§ TASK OBJECTIVE
In the entries below, find the lines that contain the word "Social" and copy them.

§ MATERIAL SUPPLIED
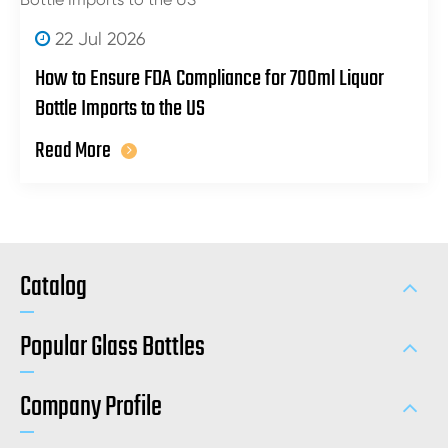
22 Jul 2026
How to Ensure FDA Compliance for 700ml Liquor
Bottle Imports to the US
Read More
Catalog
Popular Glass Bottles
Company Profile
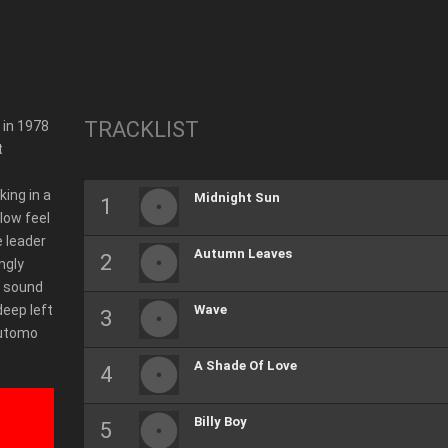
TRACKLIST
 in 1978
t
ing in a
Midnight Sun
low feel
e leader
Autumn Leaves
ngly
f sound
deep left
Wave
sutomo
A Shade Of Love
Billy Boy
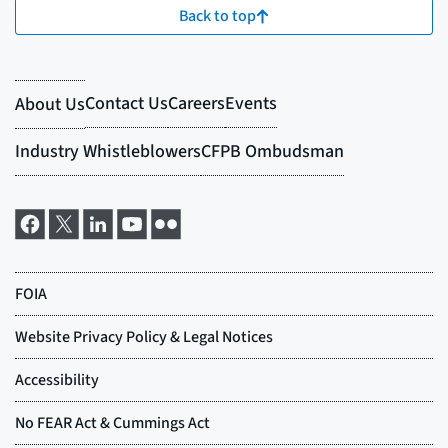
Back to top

--

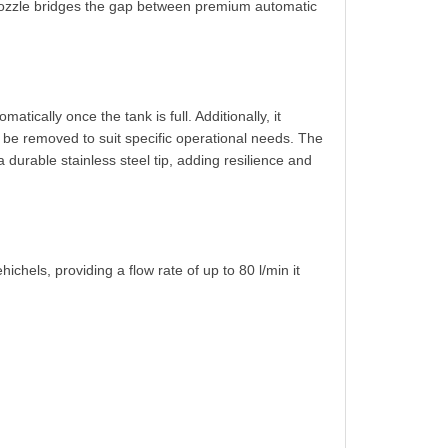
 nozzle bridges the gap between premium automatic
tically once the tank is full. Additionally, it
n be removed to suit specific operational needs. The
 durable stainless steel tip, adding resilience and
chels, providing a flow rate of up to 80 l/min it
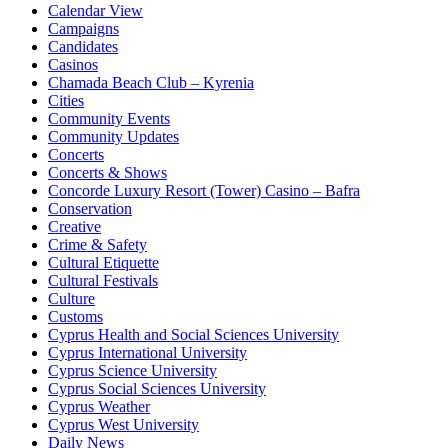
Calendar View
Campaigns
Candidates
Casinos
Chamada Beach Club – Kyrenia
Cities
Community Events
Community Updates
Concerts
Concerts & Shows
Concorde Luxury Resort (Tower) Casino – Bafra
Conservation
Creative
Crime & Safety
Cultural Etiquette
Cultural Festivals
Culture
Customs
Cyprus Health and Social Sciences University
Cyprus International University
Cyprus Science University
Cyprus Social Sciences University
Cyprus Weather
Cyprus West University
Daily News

§ TASK SOLUTION
Cyprus Health and Social Sciences University
Cyprus Social Sciences University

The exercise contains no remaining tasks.